- [What to work on]: Please print the entries below exactly, from the line with "Bata de baño" through the line with "空室対策 鍵交換 岡山大家さんへ", including both of those lines and leaving out all others.

*** Supplied material ***

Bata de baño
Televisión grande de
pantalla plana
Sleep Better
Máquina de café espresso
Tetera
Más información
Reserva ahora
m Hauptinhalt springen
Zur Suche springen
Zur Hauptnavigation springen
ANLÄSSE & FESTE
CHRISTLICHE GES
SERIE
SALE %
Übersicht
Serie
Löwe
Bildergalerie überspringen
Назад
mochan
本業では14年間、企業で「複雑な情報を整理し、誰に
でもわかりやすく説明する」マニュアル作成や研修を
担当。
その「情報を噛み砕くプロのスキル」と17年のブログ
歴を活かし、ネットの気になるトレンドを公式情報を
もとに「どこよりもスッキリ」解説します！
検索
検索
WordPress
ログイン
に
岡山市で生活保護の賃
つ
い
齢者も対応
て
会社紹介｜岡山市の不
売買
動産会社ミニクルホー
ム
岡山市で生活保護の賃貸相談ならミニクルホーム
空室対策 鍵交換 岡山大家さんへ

*** End of Supplied material ***
*** Supplied material ***

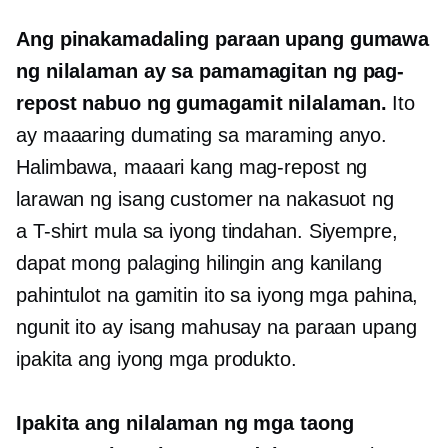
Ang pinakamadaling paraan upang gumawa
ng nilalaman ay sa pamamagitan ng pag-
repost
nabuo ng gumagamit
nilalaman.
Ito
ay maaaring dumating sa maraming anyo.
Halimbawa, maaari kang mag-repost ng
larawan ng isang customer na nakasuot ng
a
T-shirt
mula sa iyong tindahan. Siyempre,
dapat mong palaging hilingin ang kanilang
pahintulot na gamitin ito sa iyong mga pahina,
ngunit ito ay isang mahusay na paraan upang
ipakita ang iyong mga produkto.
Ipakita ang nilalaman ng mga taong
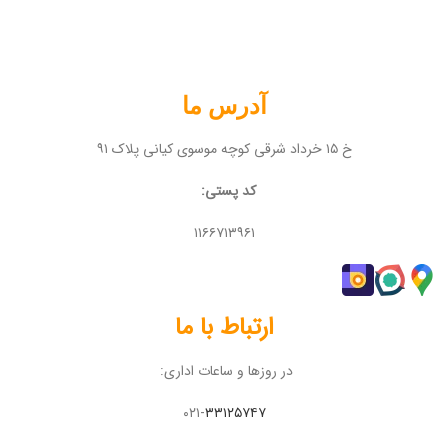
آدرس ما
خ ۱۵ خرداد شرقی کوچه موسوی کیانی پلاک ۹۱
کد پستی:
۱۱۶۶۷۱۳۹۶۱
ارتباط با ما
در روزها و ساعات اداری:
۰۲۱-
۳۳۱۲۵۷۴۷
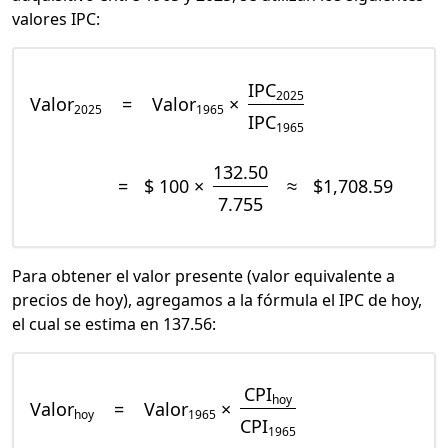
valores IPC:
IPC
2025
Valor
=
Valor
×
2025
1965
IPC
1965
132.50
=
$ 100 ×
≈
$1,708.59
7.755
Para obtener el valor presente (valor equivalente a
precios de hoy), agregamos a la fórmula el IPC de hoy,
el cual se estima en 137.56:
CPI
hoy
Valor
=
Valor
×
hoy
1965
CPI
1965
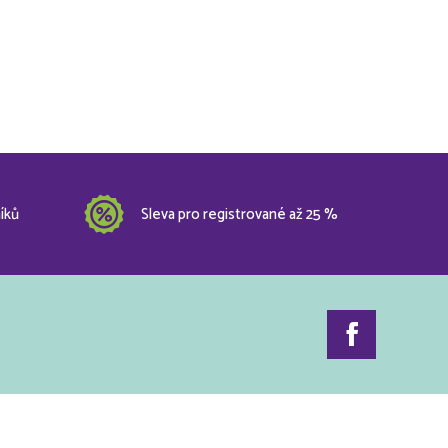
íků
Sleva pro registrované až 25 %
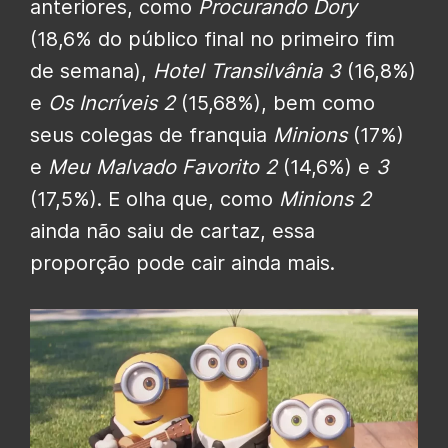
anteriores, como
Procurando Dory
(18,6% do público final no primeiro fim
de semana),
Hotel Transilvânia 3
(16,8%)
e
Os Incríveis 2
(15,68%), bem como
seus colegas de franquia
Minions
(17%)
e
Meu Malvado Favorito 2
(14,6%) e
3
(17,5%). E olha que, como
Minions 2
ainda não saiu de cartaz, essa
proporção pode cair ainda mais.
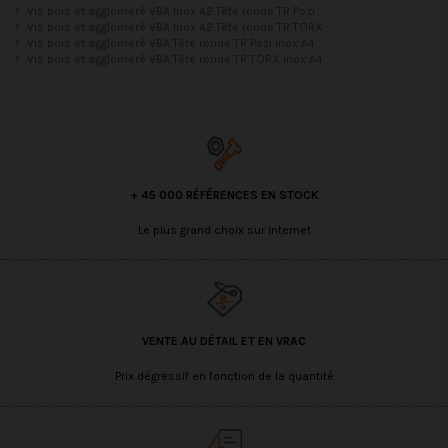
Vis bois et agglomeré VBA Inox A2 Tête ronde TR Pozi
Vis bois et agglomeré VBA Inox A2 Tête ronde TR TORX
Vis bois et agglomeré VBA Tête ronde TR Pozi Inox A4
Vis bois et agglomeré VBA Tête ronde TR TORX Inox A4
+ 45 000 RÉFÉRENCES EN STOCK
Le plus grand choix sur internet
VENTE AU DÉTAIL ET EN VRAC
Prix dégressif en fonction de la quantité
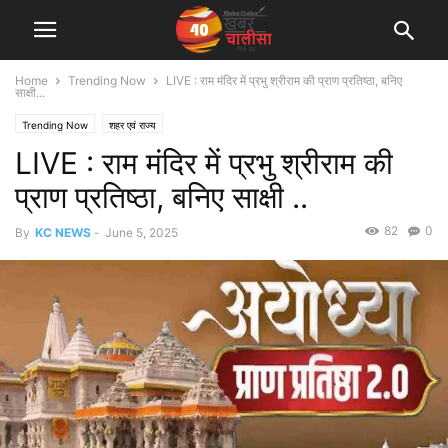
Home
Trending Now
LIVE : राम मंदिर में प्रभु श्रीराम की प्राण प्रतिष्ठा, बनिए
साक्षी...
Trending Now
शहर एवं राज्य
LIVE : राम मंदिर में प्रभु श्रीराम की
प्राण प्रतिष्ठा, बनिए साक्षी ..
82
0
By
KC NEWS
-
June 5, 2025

*** End of Supplied material ***
*** Supplied material ***

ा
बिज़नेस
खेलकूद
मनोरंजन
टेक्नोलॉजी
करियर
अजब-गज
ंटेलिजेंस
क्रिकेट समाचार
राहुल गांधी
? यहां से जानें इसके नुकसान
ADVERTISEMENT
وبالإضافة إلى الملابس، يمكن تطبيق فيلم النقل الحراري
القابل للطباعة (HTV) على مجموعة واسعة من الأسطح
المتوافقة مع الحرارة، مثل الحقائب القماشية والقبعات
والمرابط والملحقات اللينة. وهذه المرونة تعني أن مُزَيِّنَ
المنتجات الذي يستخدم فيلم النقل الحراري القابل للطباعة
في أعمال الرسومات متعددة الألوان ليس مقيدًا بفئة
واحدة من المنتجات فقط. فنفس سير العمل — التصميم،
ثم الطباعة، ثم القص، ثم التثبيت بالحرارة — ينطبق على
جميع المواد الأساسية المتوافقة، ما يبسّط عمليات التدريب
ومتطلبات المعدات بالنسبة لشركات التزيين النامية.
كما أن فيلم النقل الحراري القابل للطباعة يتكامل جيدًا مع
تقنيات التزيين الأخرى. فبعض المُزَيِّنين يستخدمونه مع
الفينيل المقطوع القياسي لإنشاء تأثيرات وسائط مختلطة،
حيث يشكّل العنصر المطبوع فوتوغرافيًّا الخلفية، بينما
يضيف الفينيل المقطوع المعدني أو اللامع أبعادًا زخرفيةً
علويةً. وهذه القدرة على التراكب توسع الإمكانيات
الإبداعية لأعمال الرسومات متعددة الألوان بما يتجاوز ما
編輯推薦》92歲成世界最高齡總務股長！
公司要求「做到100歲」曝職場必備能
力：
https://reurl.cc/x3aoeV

*** End of Supplied material ***

- [Exercise answer]:
Bata de baño
Televisión grande de
pantalla plana
Sleep Better
Máquina de café espresso
Tetera
Más información
Reserva ahora
m Hauptinhalt springen
Zur Suche springen
Zur Hauptnavigation springen
ANLÄSSE & FESTE
CHRISTLICHE GES
SERIE
SALE %
Übersicht
Serie
Löwe
Bildergalerie überspringen
Назад
mochan
本業では14年間、企業で「複雑な情報を整理し、誰に
でもわかりやすく説明する」マニュアル作成や研修を
担当。
その「情報を噛み砕くプロのスキル」と17年のブログ
歴を活かし、ネットの気になるトレンドを公式情報を
もとに「どこよりもスッキリ」解説します！
検索
検索
WordPress
ログイン
に
岡山市で生活保護の賃
つ
い
齢者も対応
て
会社紹介｜岡山市の不
売買
動産会社ミニクルホー
ム
岡山市で生活保護の賃貸相談ならミニクルホーム
空室対策 鍵交換 岡山大家さんへ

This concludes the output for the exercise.